[PATCH 2/2] service: fix potential stats race-condition on MT services

[Honnappa Nagarahalli]

> > <snip previous discussions>
> >
> > > > diff --git a/lib/eal/common/rte_service.c
> > > > b/lib/eal/common/rte_service.c index ef31b1f63c..f045e74ef3 100644
> > > > --- a/lib/eal/common/rte_service.c
> > > > +++ b/lib/eal/common/rte_service.c
> > > > @@ -363,9 +363,15 @@ service_runner_do_callback(struct
> > > > rte_service_spec_impl *s,
> > > >  		uint64_t start = rte_rdtsc();
> > > >  		s->spec.callback(userdata);
> > > >  		uint64_t end = rte_rdtsc();
> > > > -		s->cycles_spent += end - start;
> > > > +		uint64_t cycles = end - start;
> > > >  		cs->calls_per_service[service_idx]++;
> > > > -		s->calls++;
> > > > +		if (service_mt_safe(s)) {
> > > > +			__atomic_fetch_add(&s->cycles_spent, cycles,
> > > > __ATOMIC_RELAXED);
> > > > +			__atomic_fetch_add(&s->calls, 1,
> > > > __ATOMIC_RELAXED);
> > > > +		} else {
> > > > +			s->cycles_spent += cycles;
> > > > +			s->calls++;
> > > This is still a problem from a reader perspective. It is possible
> > > that the writes could be split while a reader is reading the stats. These
> need to be atomic adds.
> >
> > Thanks for pointing out; I do "think" in x86 in terms of load/store
> > tearing; and on x86 naturally aligned load/stores will not tear. Apologies for
> missing the ARM angle here.
Arm architecture has similar things as well. I believe compiler does not provide any guarantees that it will only generate non-tearing instructions. Refer to a discussion in the past [1] [2] where it was thought that the compiler would generate a non-tearing store (this is a slightly different scenario).

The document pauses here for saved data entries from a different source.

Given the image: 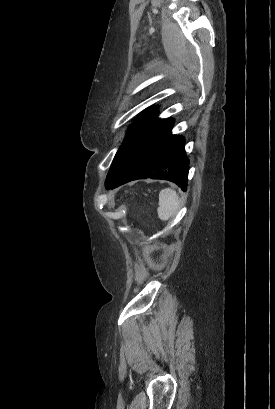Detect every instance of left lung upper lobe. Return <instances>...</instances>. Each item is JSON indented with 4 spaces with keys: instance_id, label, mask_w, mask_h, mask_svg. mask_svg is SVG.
Here are the masks:
<instances>
[{
    "instance_id": "obj_1",
    "label": "left lung upper lobe",
    "mask_w": 275,
    "mask_h": 409,
    "mask_svg": "<svg viewBox=\"0 0 275 409\" xmlns=\"http://www.w3.org/2000/svg\"><path fill=\"white\" fill-rule=\"evenodd\" d=\"M156 109L151 107L144 111L141 115L138 116L136 123L132 125L123 141L122 145L120 146L119 150L117 151L113 163L111 165L110 171L107 175V179L105 182L106 186L112 184V182L117 178L119 173L121 172L123 165L126 161V158L132 149V147L136 144V142L160 119L156 118L155 116Z\"/></svg>"
}]
</instances>
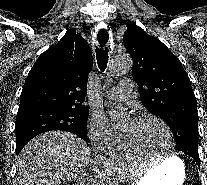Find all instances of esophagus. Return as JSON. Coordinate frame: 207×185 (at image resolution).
Instances as JSON below:
<instances>
[{"mask_svg":"<svg viewBox=\"0 0 207 185\" xmlns=\"http://www.w3.org/2000/svg\"><path fill=\"white\" fill-rule=\"evenodd\" d=\"M107 26H102V29H106ZM98 29H96L93 33H94V41L96 44L101 45V43L103 44V47H106V44L109 43V34L108 33H98Z\"/></svg>","mask_w":207,"mask_h":185,"instance_id":"obj_1","label":"esophagus"}]
</instances>
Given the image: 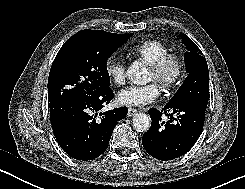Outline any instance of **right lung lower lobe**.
Here are the masks:
<instances>
[{
	"label": "right lung lower lobe",
	"instance_id": "right-lung-lower-lobe-1",
	"mask_svg": "<svg viewBox=\"0 0 245 189\" xmlns=\"http://www.w3.org/2000/svg\"><path fill=\"white\" fill-rule=\"evenodd\" d=\"M113 96L110 87H99L91 95L50 102L53 133L69 156L86 161L106 151L114 127L128 113L126 107L100 112Z\"/></svg>",
	"mask_w": 245,
	"mask_h": 189
}]
</instances>
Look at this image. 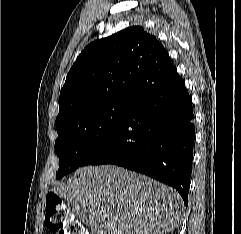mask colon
Masks as SVG:
<instances>
[{"label": "colon", "mask_w": 241, "mask_h": 234, "mask_svg": "<svg viewBox=\"0 0 241 234\" xmlns=\"http://www.w3.org/2000/svg\"><path fill=\"white\" fill-rule=\"evenodd\" d=\"M45 221L53 234H85L81 223L74 219L67 206L56 194L47 195Z\"/></svg>", "instance_id": "5ec220e1"}]
</instances>
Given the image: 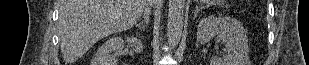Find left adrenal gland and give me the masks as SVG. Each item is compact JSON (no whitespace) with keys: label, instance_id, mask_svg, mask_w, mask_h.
I'll return each instance as SVG.
<instances>
[{"label":"left adrenal gland","instance_id":"left-adrenal-gland-1","mask_svg":"<svg viewBox=\"0 0 309 65\" xmlns=\"http://www.w3.org/2000/svg\"><path fill=\"white\" fill-rule=\"evenodd\" d=\"M199 11H200V8L196 7V9L194 10V19L197 17Z\"/></svg>","mask_w":309,"mask_h":65}]
</instances>
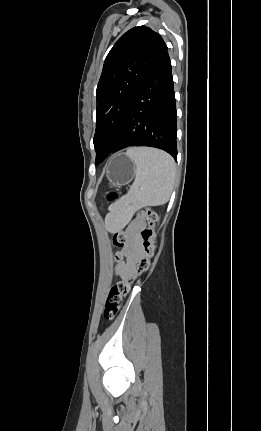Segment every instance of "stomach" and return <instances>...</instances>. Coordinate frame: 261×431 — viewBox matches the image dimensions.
<instances>
[{"label": "stomach", "mask_w": 261, "mask_h": 431, "mask_svg": "<svg viewBox=\"0 0 261 431\" xmlns=\"http://www.w3.org/2000/svg\"><path fill=\"white\" fill-rule=\"evenodd\" d=\"M135 164L125 154L115 155L108 163L106 177L111 185L128 184L135 176Z\"/></svg>", "instance_id": "obj_1"}]
</instances>
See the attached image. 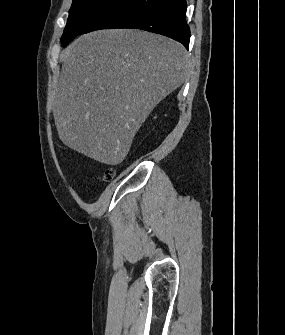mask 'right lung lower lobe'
I'll return each mask as SVG.
<instances>
[{
	"label": "right lung lower lobe",
	"mask_w": 285,
	"mask_h": 335,
	"mask_svg": "<svg viewBox=\"0 0 285 335\" xmlns=\"http://www.w3.org/2000/svg\"><path fill=\"white\" fill-rule=\"evenodd\" d=\"M186 0H117L83 31L133 28L170 37L189 48Z\"/></svg>",
	"instance_id": "1"
}]
</instances>
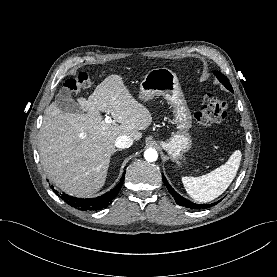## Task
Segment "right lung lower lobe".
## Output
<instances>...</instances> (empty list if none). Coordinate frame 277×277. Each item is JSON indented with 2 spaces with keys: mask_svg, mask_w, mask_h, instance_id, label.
I'll list each match as a JSON object with an SVG mask.
<instances>
[{
  "mask_svg": "<svg viewBox=\"0 0 277 277\" xmlns=\"http://www.w3.org/2000/svg\"><path fill=\"white\" fill-rule=\"evenodd\" d=\"M125 177V172L120 180V182L116 185L114 189H112L109 192H106L102 196H99L97 198H91V199H79L76 197H72L66 194H62L61 198L70 206L75 207L79 210L84 211H95L102 209L104 207H107L112 203V200L114 197L118 194L120 191L123 181ZM53 188V187H52ZM55 193L58 195V192L54 190Z\"/></svg>",
  "mask_w": 277,
  "mask_h": 277,
  "instance_id": "98d812e1",
  "label": "right lung lower lobe"
}]
</instances>
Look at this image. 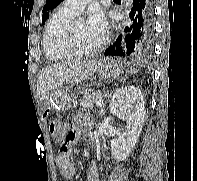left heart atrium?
Here are the masks:
<instances>
[{
    "label": "left heart atrium",
    "mask_w": 197,
    "mask_h": 181,
    "mask_svg": "<svg viewBox=\"0 0 197 181\" xmlns=\"http://www.w3.org/2000/svg\"><path fill=\"white\" fill-rule=\"evenodd\" d=\"M89 26L100 36H104L107 28L106 19L104 14L100 9L92 10L89 19H88Z\"/></svg>",
    "instance_id": "obj_1"
}]
</instances>
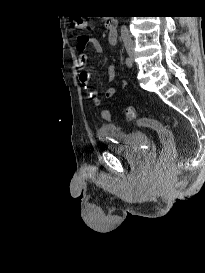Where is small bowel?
I'll return each mask as SVG.
<instances>
[{
    "mask_svg": "<svg viewBox=\"0 0 205 273\" xmlns=\"http://www.w3.org/2000/svg\"><path fill=\"white\" fill-rule=\"evenodd\" d=\"M88 44L92 45L94 50L97 53L102 52V47H101V45H100L97 38L87 37V36H84V35L78 36L76 38L75 50H76V53H77L76 66L79 69L84 68V66L86 65L87 55H86L85 50H86V46ZM114 76H115V69H114L113 66H110L108 68V71H107V78L109 80H112L114 78ZM90 78H91V72L90 71L81 70L79 72V74H78L79 82L81 83L83 88L86 89V90H88V84H89ZM115 94H116V88L110 87V88L107 89V91L105 93V96H106V98H112V97L115 96ZM88 95H89V98H90L93 106H95V107L101 106L102 99L99 96L97 91L88 90ZM107 112H108L109 116H106L105 110H104L102 112V117H103V119H105L107 121H111L112 115H111L110 111L107 110Z\"/></svg>",
    "mask_w": 205,
    "mask_h": 273,
    "instance_id": "c3829d8e",
    "label": "small bowel"
}]
</instances>
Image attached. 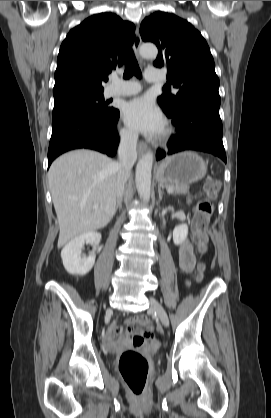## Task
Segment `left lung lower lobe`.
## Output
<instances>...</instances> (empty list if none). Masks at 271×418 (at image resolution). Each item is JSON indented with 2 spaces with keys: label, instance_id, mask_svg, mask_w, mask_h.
I'll return each mask as SVG.
<instances>
[{
  "label": "left lung lower lobe",
  "instance_id": "left-lung-lower-lobe-1",
  "mask_svg": "<svg viewBox=\"0 0 271 418\" xmlns=\"http://www.w3.org/2000/svg\"><path fill=\"white\" fill-rule=\"evenodd\" d=\"M176 128V135L168 142V150H159L156 159L160 160L185 150L211 153L226 162L222 142L223 128L219 107L187 104L175 114L168 115Z\"/></svg>",
  "mask_w": 271,
  "mask_h": 418
}]
</instances>
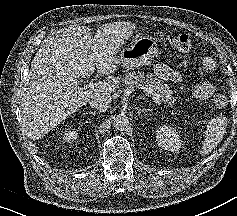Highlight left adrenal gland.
Masks as SVG:
<instances>
[{"instance_id": "1", "label": "left adrenal gland", "mask_w": 237, "mask_h": 216, "mask_svg": "<svg viewBox=\"0 0 237 216\" xmlns=\"http://www.w3.org/2000/svg\"><path fill=\"white\" fill-rule=\"evenodd\" d=\"M136 110L138 111V115H140L142 112L146 111L145 108H143V109L136 108Z\"/></svg>"}]
</instances>
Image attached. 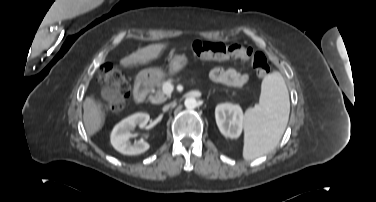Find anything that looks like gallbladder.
<instances>
[{"mask_svg":"<svg viewBox=\"0 0 376 202\" xmlns=\"http://www.w3.org/2000/svg\"><path fill=\"white\" fill-rule=\"evenodd\" d=\"M119 89L113 85H106L101 90V96L104 100H115L119 97Z\"/></svg>","mask_w":376,"mask_h":202,"instance_id":"1","label":"gallbladder"}]
</instances>
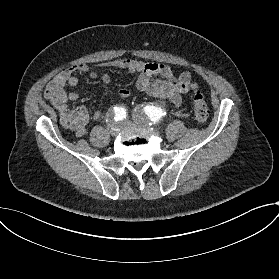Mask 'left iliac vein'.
I'll return each mask as SVG.
<instances>
[{
    "label": "left iliac vein",
    "mask_w": 279,
    "mask_h": 279,
    "mask_svg": "<svg viewBox=\"0 0 279 279\" xmlns=\"http://www.w3.org/2000/svg\"><path fill=\"white\" fill-rule=\"evenodd\" d=\"M131 120L133 119L132 117L130 118ZM135 119V118H134ZM138 125H142L140 122H138L137 120L135 121ZM143 130H145V131H149L150 133H152V134H154V135H157V134H159V129H157V128H154V127H150V126H148V125H143Z\"/></svg>",
    "instance_id": "left-iliac-vein-1"
}]
</instances>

[1] http://inbox.dpdk.org/dev/d5d563ab-0411-3faf-39ec-4994f2bc9f6f@intel.com/
[2] Refer to commit '316095eb41ed22da808b5826404c398917c83c89'

> >
> > I'm not sure how to best encode the difference between tearing & "locked
> instructions"
> > to make things multi-writer safe. But they're not the same thing, and
> > I'd prefer not pay the penalty for LOCK instructions (multi-writer) only to
> satisfy the non-tearing requirements.
> >
> > Is there an rte_atomic-* type that is guaranteed as non-tearing?
Nothing that I know of.

> >
> > In that case, changing the type of the calls/cycles_spent variables to such a
> type to ensure "non-tearing"
> > single-reader, single-writer behaviour is enough, instead of forcing
> __atomic_fetch_add() everywhere?
> 
> Regular read, increment and then atomic store should work without locks
> where alignment is correct on most architectures, and doing the store
> atomically should prevent any tearing.
Agree, we could do this, will provide more flexibility for the micro-architecture to work with. Good to understand the perf benefits vs complexity and the branch cost.